You’ve actually answered a question for me before. I’m back again because your advice was excellent. I feel guilty coming back for round two; I want to give someone else a shot. But here I am because I need ya.
I am in love. Absolutely, without bounds, in a way I didn’t know I could be. I know because I am full of goodness and forgiveness and understanding (I guess you’ll have to take my word for it). But the man I love? He doesn’t cherish me. He doesn’t treasure me. He says he loves me. He doesn’t act like it. I’ve carefully and calmly and sweetly explained what I need, what I want. I’m not a princess. I’m not a nag. I’m demanding the kind of treatment I deserve.
My question is, Sybil, does someone cherish you? If they do, how’d you get them to do that? Did you have to ask? Did they just do it naturally? What do I have to do to be cherished? I love myself; I know that comes first. I am loving, and I’m pretty sure that comes second. What am I missing? What am I doing wrong?
Not a Princess
Dear Not a Princess,
Your question has been this little voice in the back of my head, the past week. As I’m doing the dishes, crossing the street, lighting candles or checking the mail, I hear, “Sibyl, does someone cherish you?” And then, when I answer internally, “I believe so,” a further question arises, “How do you know?”

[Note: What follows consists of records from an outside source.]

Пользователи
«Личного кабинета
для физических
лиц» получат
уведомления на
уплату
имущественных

What satisfies the human heart?
I am beginning to believe that only gratitude does. And that gratitude is not some little addendum to one’s spirituality, something you make lists about at Thanksgiving or consider when prompted in a yoga class, but the secret to living a sustainable life of joy.
So, am I cherished? Well, my spouse loves me, in the cracked-yet-beautiful way that humans love one another. I do not always feel the fierceness of his love in a way that I connect with, no. Sometimes it is too tentative, and I lose myself in the complicated folds of where desire turns in on itself and into contempt.
I want it to burn.
But some years, it just smolders. I know it is there, right under the surface, keeping me vaguely warm by its glow. It doesn’t feel like enough and I am cold. I shimmy under a blanket of self-love, treating myself like the most precious, fragile object I can find, trying not to starve out my desire until it can come in the form of the perfectly balanced fire I so crave.

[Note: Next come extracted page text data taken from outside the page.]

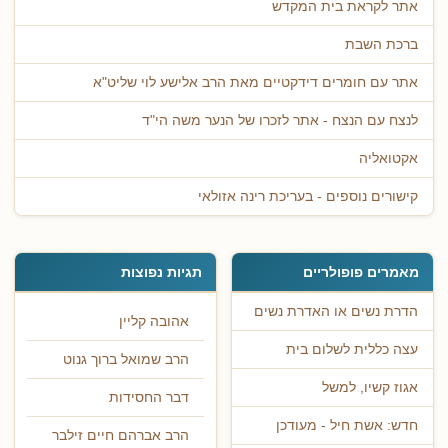
אתר לקראת בית המקדש
ברכת השבת
אתר עם חומרים דידקטיים מאת הרב אלישע לוי שליט"א
לנצח עם הנצח - אתר לזכרו של הנער משה הי"ד
אקטואליה
קישורים נוספים - בעריכת רינה אזולאי
מאמרים פופולריים
תגיות נפוצות
הדרת נשים או האדרת נשים
אהובה קליין
עצה כללית לשלום בית
הרב שמואל ברוך גנוט
אגוז קשיו, למשל
דבר החסידות
חדש: אשת חיל - מעודכן
הרב אברהם חיים זילבר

Here’s what keeps me going on those nights when my toes feel like they are going to fall off: I do believe my beloved is capable of loving me how I need and want to be loved. And he is trying, as I am trying, as we are all really fucking trying.
It does not always come natural. Love, like gratitude, is a life-changing practice that starts within but emanates out into action. And I am so, so grateful to have someone who is trying, with his whole heart, to love me as I am asking to be loved. When he falls short, there is grace for that, just as when I do I meet his grace. We share the values of committing to one another while also letting each other change, and sticking with it even when it isn’t perfect. And trying. Sometimes I think it’s all in the trying, in the arching, and that the satisfaction of the actual connection is just a fleeting by-product.
So the main question for you and your partner is, is he built to love you how you need to be loved? For instance, are you asking for monogamy and commitment from someone who is not oriented towards that kind of relationship? Are you asking for a quiet, steady kind of love with someone who loves in these huge bursts? Are you simply asking for kindness, which everyone can learn how to do? Can you be grateful for his form of love, or does it really not even register as love to you?
If what he can offer is not what you need, and if you do not share the same values around love, then you’ve got to let him go and find another heart to attach to. But if you see a glimmer in there of the love you want, and he has the willingness, then keep trying. Keep arching. Keep coming back to love. Even if it all ends, you won’t regret the striving towards love. You may even find you are grateful for it.